* YOUR TASK *
Across the entries that follow, work out the number of lines containing the string "Ihnen", and state it alone.

--

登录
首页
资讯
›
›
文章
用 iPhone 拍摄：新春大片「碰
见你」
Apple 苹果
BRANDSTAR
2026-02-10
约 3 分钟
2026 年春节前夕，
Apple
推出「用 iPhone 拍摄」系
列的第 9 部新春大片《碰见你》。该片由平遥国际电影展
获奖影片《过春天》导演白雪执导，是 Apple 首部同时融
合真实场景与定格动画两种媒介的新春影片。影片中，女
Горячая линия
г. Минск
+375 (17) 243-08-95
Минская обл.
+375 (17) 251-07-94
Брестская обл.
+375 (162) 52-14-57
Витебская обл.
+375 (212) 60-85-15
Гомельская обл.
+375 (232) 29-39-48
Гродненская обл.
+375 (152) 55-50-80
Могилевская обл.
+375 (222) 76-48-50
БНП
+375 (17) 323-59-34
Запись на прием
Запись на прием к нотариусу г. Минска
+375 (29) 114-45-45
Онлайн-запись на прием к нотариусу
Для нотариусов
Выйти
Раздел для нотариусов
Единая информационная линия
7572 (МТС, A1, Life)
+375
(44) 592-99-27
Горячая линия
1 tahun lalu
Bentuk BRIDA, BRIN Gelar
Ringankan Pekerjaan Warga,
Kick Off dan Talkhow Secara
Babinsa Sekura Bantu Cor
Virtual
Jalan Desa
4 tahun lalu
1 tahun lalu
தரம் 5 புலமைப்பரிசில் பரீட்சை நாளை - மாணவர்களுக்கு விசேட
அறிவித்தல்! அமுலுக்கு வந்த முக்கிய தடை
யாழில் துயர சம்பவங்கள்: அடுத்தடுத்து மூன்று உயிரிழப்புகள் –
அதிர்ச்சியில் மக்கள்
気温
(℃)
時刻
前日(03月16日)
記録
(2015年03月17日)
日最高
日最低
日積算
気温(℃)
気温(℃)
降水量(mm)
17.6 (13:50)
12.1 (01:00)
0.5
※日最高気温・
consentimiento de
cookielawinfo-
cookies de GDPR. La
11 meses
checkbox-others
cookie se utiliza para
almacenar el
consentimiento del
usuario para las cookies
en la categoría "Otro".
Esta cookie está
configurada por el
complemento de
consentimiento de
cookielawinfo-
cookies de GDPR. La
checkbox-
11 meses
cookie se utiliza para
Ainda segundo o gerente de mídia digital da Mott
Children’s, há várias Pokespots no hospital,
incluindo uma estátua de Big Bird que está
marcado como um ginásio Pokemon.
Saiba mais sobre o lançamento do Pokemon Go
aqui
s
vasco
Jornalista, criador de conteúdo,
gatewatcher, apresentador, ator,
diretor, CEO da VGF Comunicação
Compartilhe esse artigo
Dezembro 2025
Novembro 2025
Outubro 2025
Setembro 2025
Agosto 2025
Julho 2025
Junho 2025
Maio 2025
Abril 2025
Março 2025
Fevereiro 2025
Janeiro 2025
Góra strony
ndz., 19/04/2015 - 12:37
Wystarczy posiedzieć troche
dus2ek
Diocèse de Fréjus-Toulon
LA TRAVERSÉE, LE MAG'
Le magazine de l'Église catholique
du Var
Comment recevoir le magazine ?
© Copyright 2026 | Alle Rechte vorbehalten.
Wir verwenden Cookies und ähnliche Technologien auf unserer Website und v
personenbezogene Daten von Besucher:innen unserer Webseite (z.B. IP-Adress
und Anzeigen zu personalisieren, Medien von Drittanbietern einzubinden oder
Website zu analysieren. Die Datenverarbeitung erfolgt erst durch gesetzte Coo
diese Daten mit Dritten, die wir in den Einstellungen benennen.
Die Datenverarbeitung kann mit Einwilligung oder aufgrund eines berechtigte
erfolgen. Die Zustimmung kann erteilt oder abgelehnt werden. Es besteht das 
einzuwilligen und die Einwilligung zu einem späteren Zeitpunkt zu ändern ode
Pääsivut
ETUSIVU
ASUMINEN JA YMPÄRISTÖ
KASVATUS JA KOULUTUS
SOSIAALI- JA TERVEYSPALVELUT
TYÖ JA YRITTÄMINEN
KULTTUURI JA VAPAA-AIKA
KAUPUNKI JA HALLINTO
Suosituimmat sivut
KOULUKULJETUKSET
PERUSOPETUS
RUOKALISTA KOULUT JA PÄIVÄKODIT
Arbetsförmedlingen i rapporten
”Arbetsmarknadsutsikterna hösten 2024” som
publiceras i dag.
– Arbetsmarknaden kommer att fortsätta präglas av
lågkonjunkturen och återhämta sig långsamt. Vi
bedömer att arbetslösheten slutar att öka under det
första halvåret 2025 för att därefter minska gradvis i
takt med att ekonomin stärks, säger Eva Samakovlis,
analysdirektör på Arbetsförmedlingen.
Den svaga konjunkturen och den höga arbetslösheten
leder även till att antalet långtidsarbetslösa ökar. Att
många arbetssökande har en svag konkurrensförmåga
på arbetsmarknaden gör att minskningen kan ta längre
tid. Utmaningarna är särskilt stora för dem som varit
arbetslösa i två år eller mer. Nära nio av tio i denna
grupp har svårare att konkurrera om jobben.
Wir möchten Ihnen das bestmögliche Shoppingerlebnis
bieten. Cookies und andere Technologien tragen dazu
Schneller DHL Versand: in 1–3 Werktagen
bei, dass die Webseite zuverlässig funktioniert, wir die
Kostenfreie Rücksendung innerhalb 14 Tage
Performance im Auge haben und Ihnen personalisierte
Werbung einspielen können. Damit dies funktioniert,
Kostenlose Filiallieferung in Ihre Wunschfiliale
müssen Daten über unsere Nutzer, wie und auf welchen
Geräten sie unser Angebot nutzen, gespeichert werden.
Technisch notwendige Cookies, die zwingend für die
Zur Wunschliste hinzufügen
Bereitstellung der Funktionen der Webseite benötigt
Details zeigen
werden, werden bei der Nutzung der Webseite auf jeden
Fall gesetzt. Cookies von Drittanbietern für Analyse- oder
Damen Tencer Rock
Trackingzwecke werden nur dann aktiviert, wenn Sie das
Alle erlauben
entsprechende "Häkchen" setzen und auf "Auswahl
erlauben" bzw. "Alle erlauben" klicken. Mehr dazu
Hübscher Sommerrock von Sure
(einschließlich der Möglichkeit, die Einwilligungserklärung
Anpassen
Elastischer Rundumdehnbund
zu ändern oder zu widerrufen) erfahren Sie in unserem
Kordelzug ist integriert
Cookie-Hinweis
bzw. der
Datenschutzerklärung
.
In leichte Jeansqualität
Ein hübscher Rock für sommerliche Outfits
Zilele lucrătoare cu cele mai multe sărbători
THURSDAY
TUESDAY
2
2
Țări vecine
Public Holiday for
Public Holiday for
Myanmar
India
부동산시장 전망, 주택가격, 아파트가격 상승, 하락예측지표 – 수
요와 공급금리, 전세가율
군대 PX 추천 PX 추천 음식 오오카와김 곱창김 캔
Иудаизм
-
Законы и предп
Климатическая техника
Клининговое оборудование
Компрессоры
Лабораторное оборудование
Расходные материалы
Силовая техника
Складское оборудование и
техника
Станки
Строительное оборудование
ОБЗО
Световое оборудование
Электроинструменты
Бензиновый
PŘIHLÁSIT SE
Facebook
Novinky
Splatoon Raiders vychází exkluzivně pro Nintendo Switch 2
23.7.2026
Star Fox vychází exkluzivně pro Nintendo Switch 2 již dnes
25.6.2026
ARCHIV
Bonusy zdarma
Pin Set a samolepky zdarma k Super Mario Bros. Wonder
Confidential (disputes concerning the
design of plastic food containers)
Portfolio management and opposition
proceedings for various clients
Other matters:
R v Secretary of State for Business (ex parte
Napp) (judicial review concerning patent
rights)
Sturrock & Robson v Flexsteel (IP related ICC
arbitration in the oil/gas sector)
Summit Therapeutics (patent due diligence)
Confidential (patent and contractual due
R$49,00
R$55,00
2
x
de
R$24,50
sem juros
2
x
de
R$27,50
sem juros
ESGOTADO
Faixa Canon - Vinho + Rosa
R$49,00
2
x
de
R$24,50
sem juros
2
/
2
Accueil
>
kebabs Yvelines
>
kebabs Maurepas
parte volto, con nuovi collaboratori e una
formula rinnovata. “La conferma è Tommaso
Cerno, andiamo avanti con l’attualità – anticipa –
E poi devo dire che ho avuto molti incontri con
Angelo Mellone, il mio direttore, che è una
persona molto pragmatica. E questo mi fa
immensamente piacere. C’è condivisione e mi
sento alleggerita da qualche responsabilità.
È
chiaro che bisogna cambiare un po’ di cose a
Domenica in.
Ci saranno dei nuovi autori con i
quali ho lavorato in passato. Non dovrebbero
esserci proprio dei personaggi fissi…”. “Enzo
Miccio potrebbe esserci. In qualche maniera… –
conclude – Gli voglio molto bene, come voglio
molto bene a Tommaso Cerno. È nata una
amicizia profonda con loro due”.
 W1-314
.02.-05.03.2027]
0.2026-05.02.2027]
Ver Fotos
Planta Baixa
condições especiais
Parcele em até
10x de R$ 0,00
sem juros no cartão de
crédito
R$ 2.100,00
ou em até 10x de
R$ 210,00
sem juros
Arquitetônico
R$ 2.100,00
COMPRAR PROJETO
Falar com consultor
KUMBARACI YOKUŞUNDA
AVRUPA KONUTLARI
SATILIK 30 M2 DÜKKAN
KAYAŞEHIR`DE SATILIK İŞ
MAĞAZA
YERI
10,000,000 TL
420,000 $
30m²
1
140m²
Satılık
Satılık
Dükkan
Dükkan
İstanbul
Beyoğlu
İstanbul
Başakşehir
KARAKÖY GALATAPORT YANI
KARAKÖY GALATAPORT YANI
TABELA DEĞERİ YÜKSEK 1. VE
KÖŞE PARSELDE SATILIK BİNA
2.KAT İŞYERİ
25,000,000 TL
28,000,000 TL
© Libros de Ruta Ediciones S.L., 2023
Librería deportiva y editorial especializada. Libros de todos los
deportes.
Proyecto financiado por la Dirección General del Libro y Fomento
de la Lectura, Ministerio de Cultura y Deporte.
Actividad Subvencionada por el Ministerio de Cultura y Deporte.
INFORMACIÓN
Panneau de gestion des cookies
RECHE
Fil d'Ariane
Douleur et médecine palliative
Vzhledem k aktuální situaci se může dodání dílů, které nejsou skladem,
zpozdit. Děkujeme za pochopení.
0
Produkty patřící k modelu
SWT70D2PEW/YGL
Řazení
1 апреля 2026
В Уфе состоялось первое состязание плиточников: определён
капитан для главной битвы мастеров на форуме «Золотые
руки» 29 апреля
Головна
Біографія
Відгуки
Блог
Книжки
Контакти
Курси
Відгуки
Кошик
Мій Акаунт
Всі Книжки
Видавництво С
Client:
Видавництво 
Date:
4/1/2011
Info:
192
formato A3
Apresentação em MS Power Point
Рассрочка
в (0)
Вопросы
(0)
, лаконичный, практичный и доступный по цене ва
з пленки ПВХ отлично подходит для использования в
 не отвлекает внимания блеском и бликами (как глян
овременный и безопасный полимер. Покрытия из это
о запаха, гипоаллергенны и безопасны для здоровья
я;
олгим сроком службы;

--

* OUTPUT FOR THIS TASK *
2